Тит вернулся в Рим в мае или июне 71 года. Он очень дорожил триумфом, который и превзошел все, что видел Рим до него. Простота, серьезность, несколько простонародные манеры Веспасиана были не таковы, чтобы прибавить ему престижа в глазах населения, привыкшего требовать от своих повелителей прежде всего расточительности и величия. Тит думал, что торжественный въезд произведет превосходное впечатление, и ему удалось в этом отношении преодолеть противодействие со стороны старика отца. Церемония была организована со всем искусством римских декораторов той эпохи; они особенно отличались соблюдением местных красок и исторической правды. При этом воспроизведены были простые обряды римской религии как бы для того, чтобы противопоставить их религии побежденного народа. В начале церемонии Веспасиан в одежде верховного жреца, с лицом, наполовину прикрытым тогой, совершил торжественное моление; после него по тому же обряду совершил моление Тит. Процессия была удивительна; в ней фигурировали все чудеса, все редкости в мире, драгоценные произведения восточного искусства наряду с законченными образцами греко-римского искусства; казалось, что Рим, только что переживший великую опасность, которая угрожала империи, хотел дать торжественную выставку ее богатств. Сооружения на колесах, достигавшие вышиной третьего и четвертого этажа, вызывали всеобщее удивление; на них были изображены все эпизоды войны; каждая серия картин заканчивалась изображением в лицах удивительного появления Бар-Гиоры и его пленения. Бледные лица и блуждающие взгляды военнопленных были скрыты пышными одеждами, в которые их нарядили. Среди них находился Бар-Гиора, которого торжественно вели на казнь. Затем двигались предметы, доставшиеся в добычу от храма: золотой стол, семисвещник, пурпуровые завесы «Святая святых», и серию всех трофеев замыкал главный пленник, побежденный, главный виновник всего — Тора. В заключение процессии шествовали сами триумфаторы. Веспасиан и Тит ехали в отдельных колесницах.

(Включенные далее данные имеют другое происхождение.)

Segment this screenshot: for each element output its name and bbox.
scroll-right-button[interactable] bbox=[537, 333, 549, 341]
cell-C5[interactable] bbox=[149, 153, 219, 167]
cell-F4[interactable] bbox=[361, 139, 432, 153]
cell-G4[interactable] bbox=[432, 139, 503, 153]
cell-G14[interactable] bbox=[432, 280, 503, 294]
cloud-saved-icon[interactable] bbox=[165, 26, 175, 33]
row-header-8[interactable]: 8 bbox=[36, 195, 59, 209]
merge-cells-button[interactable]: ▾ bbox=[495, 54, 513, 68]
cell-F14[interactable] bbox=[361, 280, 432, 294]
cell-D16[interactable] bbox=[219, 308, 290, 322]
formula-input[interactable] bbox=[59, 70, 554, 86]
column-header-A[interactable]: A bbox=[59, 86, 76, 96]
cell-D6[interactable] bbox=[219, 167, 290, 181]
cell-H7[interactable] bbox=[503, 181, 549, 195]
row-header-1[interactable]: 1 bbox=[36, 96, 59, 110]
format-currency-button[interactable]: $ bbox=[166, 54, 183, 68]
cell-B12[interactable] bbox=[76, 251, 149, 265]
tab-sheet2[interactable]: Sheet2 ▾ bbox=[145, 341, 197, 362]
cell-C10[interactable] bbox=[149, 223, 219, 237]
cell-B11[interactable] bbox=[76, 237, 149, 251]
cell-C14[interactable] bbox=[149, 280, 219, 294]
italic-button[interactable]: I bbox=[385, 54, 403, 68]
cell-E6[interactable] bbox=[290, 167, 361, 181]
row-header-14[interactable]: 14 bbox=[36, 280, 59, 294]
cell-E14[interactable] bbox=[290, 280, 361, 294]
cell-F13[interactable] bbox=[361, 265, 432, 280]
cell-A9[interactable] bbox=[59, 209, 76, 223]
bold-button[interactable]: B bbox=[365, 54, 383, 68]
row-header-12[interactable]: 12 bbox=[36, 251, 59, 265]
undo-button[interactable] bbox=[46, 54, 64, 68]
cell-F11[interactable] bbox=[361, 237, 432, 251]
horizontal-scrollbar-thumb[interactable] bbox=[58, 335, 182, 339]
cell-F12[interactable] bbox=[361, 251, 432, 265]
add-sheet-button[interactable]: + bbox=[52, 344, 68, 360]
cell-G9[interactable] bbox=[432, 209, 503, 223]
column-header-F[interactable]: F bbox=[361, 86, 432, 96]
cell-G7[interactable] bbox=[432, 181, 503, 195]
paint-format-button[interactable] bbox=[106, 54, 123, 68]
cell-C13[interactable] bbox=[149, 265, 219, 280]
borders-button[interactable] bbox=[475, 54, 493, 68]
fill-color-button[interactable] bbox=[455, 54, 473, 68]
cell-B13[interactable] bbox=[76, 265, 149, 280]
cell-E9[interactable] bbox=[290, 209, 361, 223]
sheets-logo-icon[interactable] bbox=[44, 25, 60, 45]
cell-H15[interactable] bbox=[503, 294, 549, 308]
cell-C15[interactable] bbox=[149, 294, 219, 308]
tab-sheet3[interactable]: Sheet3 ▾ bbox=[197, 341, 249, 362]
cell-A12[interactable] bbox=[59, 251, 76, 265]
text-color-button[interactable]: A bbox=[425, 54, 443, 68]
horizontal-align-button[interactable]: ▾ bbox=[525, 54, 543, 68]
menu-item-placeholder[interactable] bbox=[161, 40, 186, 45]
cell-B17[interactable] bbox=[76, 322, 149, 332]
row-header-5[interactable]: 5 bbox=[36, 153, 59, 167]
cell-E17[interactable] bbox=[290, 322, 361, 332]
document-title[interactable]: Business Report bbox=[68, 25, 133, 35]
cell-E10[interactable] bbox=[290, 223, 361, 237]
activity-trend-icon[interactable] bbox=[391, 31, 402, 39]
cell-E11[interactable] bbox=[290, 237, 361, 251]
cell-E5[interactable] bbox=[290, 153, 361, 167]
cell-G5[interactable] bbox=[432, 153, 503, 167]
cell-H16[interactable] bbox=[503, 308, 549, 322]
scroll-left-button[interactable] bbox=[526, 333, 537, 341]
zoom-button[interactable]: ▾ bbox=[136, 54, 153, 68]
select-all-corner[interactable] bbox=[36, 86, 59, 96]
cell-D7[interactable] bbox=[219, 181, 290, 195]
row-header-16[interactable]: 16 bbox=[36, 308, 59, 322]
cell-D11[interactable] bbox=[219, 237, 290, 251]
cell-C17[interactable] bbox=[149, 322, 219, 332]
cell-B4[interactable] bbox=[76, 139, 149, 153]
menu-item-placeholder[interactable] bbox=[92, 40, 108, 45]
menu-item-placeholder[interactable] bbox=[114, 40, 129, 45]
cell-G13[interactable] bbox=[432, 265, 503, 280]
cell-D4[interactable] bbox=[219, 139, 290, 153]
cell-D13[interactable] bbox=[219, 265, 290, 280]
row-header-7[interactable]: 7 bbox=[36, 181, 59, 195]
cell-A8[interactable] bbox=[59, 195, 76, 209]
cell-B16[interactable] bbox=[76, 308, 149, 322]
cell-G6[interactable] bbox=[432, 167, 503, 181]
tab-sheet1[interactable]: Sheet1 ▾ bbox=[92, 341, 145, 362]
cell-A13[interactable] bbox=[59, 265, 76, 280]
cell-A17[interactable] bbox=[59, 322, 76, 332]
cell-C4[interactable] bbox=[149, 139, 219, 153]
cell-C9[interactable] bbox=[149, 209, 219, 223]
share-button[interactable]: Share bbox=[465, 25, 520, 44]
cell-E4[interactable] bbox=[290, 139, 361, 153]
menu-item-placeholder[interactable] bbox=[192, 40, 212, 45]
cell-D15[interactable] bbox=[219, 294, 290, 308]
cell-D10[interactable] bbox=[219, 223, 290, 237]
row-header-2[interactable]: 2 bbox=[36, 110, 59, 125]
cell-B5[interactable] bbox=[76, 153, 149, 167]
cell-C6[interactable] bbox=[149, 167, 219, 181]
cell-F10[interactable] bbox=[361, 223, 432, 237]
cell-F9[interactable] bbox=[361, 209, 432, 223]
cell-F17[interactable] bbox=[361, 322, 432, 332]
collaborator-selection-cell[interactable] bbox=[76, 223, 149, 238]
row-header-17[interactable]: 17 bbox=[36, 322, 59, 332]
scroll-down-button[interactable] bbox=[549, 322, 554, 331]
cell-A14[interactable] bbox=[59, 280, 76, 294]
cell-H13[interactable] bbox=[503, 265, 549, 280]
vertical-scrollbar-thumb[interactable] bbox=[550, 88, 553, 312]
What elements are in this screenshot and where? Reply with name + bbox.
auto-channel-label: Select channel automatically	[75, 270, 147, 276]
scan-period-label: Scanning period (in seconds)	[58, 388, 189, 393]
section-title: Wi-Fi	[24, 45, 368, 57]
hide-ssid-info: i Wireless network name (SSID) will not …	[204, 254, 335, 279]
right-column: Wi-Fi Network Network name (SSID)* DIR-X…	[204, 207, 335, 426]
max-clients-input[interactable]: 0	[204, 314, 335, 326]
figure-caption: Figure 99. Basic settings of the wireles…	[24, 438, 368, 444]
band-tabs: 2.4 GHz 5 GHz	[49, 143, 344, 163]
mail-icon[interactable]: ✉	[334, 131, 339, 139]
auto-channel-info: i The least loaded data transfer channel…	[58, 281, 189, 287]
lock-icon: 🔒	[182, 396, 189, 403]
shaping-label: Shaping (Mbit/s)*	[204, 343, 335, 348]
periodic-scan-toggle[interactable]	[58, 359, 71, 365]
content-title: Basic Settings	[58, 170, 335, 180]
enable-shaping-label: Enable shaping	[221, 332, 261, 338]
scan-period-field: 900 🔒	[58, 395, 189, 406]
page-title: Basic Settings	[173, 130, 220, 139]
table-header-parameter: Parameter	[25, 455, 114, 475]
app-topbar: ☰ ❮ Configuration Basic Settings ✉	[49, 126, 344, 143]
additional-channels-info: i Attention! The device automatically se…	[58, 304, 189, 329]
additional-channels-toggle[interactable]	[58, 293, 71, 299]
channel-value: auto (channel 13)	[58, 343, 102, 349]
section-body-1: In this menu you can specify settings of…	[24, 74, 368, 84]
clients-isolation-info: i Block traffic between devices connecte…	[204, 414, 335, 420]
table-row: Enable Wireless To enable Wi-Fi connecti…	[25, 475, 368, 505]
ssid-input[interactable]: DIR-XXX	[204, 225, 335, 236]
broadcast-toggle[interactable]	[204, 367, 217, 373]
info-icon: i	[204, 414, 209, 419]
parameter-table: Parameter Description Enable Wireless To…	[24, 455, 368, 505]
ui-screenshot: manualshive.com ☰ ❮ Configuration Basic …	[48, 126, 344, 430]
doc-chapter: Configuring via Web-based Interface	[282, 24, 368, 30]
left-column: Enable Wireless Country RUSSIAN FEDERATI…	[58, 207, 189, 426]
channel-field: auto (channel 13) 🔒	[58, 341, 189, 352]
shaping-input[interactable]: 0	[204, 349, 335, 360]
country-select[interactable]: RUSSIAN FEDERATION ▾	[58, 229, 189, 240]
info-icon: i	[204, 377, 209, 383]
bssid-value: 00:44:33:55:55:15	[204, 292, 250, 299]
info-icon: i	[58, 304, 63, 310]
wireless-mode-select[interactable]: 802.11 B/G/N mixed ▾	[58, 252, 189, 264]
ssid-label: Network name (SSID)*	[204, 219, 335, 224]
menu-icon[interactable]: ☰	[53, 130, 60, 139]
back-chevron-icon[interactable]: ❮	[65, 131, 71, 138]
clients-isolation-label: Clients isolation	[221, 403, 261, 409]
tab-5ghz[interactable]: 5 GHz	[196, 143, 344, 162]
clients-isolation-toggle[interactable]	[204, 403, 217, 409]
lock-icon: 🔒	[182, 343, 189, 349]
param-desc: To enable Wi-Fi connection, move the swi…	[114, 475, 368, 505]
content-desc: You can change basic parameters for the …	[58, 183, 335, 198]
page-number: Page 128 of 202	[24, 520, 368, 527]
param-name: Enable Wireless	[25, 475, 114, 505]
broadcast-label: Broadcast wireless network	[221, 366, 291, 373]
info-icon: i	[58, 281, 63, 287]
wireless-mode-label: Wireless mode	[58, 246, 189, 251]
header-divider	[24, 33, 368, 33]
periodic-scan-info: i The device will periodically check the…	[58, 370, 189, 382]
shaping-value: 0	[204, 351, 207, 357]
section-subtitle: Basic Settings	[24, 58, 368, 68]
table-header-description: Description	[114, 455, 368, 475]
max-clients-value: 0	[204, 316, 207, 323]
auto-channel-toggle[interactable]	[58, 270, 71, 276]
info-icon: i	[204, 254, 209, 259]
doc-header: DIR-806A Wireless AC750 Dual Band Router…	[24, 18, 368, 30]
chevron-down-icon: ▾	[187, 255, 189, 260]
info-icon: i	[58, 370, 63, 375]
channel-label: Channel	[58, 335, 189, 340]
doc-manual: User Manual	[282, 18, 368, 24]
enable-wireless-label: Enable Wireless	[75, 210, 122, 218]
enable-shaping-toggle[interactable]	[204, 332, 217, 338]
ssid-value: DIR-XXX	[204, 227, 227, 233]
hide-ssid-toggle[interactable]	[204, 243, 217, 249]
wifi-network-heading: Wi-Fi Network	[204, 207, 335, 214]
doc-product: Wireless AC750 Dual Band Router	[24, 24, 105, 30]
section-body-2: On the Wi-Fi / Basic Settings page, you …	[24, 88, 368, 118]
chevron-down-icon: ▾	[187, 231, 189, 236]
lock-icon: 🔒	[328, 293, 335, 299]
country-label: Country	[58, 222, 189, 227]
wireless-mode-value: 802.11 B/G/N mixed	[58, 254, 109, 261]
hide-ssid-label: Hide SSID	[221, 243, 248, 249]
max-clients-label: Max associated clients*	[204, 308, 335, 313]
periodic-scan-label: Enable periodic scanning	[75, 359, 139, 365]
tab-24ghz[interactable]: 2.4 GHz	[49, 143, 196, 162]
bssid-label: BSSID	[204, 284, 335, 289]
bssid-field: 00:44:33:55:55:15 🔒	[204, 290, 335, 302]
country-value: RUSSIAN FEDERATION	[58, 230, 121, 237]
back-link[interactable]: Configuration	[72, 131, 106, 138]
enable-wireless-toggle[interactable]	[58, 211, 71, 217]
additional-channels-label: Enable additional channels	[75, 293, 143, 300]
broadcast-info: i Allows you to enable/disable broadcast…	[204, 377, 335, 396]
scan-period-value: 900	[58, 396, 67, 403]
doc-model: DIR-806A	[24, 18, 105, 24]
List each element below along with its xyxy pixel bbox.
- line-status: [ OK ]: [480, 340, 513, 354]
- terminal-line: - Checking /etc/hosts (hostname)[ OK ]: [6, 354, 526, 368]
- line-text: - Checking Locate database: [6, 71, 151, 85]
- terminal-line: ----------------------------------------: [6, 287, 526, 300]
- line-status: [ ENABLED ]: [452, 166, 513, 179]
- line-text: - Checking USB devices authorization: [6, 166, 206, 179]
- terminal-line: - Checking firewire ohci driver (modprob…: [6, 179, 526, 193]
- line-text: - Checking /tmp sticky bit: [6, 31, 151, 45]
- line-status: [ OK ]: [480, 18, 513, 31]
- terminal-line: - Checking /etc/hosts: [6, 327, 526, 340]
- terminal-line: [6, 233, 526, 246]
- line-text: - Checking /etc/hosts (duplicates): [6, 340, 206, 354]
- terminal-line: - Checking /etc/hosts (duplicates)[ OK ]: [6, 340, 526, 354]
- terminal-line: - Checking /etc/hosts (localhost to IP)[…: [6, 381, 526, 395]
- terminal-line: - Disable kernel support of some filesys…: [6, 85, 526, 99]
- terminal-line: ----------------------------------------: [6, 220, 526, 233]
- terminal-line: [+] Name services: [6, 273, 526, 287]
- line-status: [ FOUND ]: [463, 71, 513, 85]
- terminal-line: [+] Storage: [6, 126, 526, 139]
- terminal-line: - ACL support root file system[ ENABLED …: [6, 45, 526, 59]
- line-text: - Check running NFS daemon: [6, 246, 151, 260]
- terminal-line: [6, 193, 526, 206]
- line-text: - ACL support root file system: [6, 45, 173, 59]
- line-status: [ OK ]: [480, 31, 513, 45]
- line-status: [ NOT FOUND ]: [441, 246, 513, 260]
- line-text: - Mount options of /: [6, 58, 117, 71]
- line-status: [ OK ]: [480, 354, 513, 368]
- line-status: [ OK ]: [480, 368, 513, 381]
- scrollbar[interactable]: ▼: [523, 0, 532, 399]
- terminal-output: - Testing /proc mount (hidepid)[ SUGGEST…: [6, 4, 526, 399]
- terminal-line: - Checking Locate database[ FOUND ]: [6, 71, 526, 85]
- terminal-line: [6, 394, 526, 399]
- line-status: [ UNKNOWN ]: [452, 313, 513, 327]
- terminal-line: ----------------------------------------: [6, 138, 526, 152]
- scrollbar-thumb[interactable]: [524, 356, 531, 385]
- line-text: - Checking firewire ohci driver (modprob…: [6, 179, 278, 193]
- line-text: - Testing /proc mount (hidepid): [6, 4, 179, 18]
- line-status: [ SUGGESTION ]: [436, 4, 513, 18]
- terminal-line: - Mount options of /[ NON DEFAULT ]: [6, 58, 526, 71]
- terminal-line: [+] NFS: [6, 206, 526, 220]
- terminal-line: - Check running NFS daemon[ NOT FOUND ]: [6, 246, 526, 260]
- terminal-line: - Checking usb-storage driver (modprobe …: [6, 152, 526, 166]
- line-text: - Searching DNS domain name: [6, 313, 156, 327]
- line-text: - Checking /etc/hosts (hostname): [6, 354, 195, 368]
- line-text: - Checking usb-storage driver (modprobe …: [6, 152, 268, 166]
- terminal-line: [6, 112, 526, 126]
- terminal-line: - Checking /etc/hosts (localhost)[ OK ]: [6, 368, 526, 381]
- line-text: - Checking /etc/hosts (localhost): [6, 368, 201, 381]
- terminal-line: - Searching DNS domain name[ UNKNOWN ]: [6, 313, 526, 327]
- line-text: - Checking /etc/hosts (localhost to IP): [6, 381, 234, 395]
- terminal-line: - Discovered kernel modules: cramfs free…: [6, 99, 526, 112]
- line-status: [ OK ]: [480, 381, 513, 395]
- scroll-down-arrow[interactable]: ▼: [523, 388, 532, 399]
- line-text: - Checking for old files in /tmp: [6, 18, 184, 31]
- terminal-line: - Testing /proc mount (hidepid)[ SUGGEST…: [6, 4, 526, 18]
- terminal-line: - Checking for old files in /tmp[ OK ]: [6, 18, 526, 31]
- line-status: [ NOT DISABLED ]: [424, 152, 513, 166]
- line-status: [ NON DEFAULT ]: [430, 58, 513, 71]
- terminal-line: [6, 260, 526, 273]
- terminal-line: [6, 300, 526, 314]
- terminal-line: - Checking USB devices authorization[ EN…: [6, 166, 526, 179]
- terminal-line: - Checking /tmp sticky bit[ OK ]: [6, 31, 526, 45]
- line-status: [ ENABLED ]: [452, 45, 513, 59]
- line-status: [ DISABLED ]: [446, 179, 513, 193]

Тит сиял, что же касается Веспасиана, который во всем этом видел только потерю целого рабочего дня, то он скучал, нисколько не старался скрыть своего вульгарного вида занятого человека, выражал нетерпение по поводу того, что процессия двигалась недостаточно быстро, и приговаривал вполголоса: «Вот хорошо… Так и надо… Как я был глуп… В мои-то годы!» Домициан в богатом костюме ехал верхом на великолепном коне, гарцуя вокруг своего отца и старшего брата.